#### WHAT TO PRODUCE:
Report each line from the entries in which "участка" can be found.

* * * * * * *

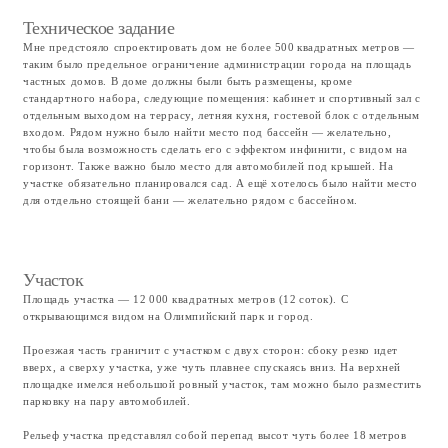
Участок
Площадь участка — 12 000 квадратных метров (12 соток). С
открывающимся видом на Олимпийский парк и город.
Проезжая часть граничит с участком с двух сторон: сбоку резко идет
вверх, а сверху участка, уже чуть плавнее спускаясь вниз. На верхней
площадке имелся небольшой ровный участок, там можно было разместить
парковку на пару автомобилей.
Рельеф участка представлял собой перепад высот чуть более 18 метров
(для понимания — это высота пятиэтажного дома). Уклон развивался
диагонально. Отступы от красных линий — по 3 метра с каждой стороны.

* * * * * * *

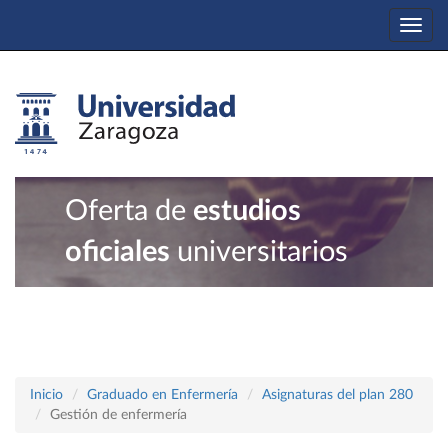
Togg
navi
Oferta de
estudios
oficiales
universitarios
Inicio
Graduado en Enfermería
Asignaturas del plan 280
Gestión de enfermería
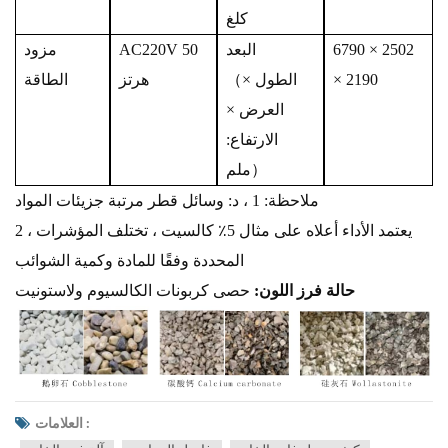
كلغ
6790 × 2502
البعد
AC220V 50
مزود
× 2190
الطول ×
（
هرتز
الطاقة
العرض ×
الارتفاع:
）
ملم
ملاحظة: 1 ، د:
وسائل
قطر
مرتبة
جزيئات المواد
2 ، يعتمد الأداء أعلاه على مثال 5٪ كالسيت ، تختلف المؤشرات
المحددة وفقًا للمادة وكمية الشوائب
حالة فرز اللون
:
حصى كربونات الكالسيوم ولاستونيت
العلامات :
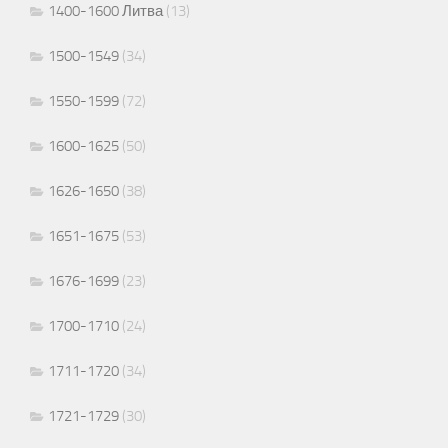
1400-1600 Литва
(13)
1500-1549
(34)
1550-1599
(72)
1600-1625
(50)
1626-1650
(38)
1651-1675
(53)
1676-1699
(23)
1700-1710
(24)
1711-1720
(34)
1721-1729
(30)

* * * * * * *

#### EXERCISE ANSWER:
Площадь участка — 12 000 квадратных метров (12 соток). С
вверх, а сверху участка, уже чуть плавнее спускаясь вниз. На верхней
Рельеф участка представлял собой перепад высот чуть более 18 метров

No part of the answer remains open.